Work has to be done.
Postmen like doctors go from house to house.

But the only good thing to come out of all of this is realising that all you have, in the end, and if you’re really lucky, are your memories.  I love my husband, and it matters because this is his life, too.  He’s going to remember the love.  I am more careful in how I speak to and treat people now.  I don’t want to contribute to bad memories. I don’t want to be a negative force. I want to spread kindness and love because it’s all we have to give, and the only worthwhile things to give. When I am feeling unkind, I think about the body. The body is the life, and the scars are the bad memories. I don’t want to be a scar. I don’t want to add to the multitude of scars we live with and which will be there forever. Before I start to shout, or to say something in anger that might be scarring, I think instead, “Do I want to add to this?” And I never do. It doesn’t mean suppressing anger. It just means realising that it doesn’t matter, in the scheme of things.  Nothing does, of course.  But other peoples’ happiness matters, to me. I want people to be happy, and to be loved, and to remember that they are. And I am a particularly friendless type of person. Isolative, and often happier that way. I do want to change that. I don’t want to look back and have only vignettes of myself, alone, as always.  I don’t have a, “best friend”, you won’t find many photos of me doing stuff with other people at things I was invited to, and I don’t have close friends. I feel like it’s another fundamental of human experience I am missing out on. The speeding car flattens me to the wall.

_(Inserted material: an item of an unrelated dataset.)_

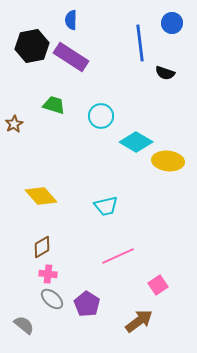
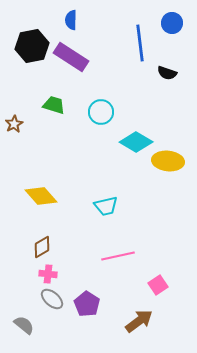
black semicircle: moved 2 px right
cyan circle: moved 4 px up
pink line: rotated 12 degrees clockwise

And so, here I am, with another inevitability. That I must go to bed, and go to sleep, and wake up tomorrow, then go to work (which I enjoy and find value in because it involves helping other people, possibly the one thing I find meaning in) then have a weekend.  Medication to take, dishes to do.  I’m going to Paris for my birthday and trying not to remember my last birthday, one big scar.  Not to pick it. Not to open it. To not make a new scar. To not panic at the ticking up of the years. To hold a hand. Return a kiss. To walk in a street and try to be present. To be there. It’s all we have. It’s all any of us have.